I didn't go to the funeral, but later I would go to Kenya to meet the other half of my family. There, I would discover that after falling foul of the government and losing his job in the Ministry of Tourism, my father had descended into drink.
All my life, I had carried a single image of my father, one that I had sometimes rebelled against but had never questioned, one that I had later tried to take as my own.

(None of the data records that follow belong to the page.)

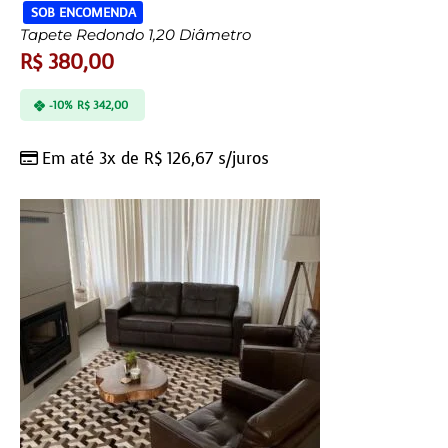
SOB ENCOMENDA
Tapete Redondo 1,20 Diâmetro
R$
380,00
-10%
R$
342,00
Em até 3x de
R$
126,67
s/juros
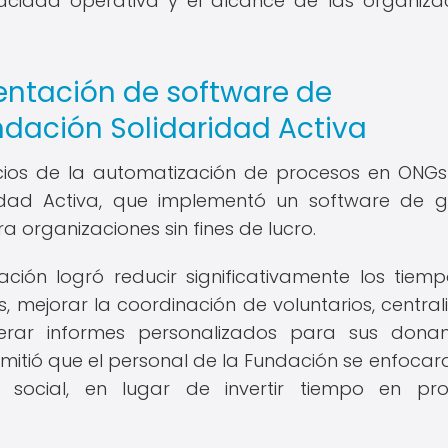
acidad operativa y el alcance de las organiza
entación de software de
ndación Solidaridad Activa
cios de la automatización de procesos en ONGs
ridad Activa, que implementó un software de g
 organizaciones sin fines de lucro.
ción logró reducir significativamente los tiem
 mejorar la coordinación de voluntarios, centrali
erar informes personalizados para sus dona
itió que el personal de la Fundación se enfocara
 social, en lugar de invertir tiempo en pro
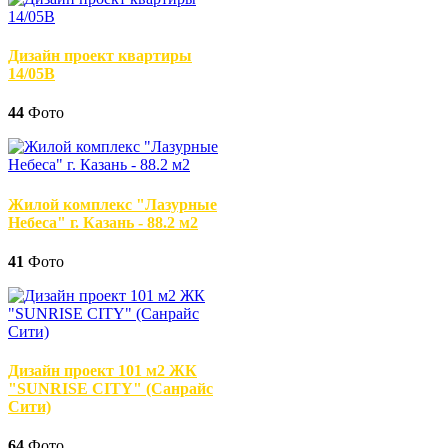
Дизайн проект квартиры
14/05В
44
Фото
Жилой комплекс "Лазурные
Небеса" г. Казань - 88.2 м2
41
Фото
Дизайн проект 101 м2 ЖК
"SUNRISE CITY" (Санрайс
Сити)
64
Фото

The brilliant scholar, the generous friend, the upstanding leader - my father had been all of those things.
All those things and more, because except for that one brief visit in Hawaii, he had never been present to foil the image.
The fantasy of my father had at least kept me from despair. Now he was dead, truly. He could no longer tell me how to live.
A year after his death, I dreamt of him.
"Barack. I always wanted to tell you how much I love you," he said.
He seemed small in my arms now, the size of a boy. I awoke still weeping, my first real tears for him. I remembered his only visit, the basketball he had given me and how he had taught me to dance.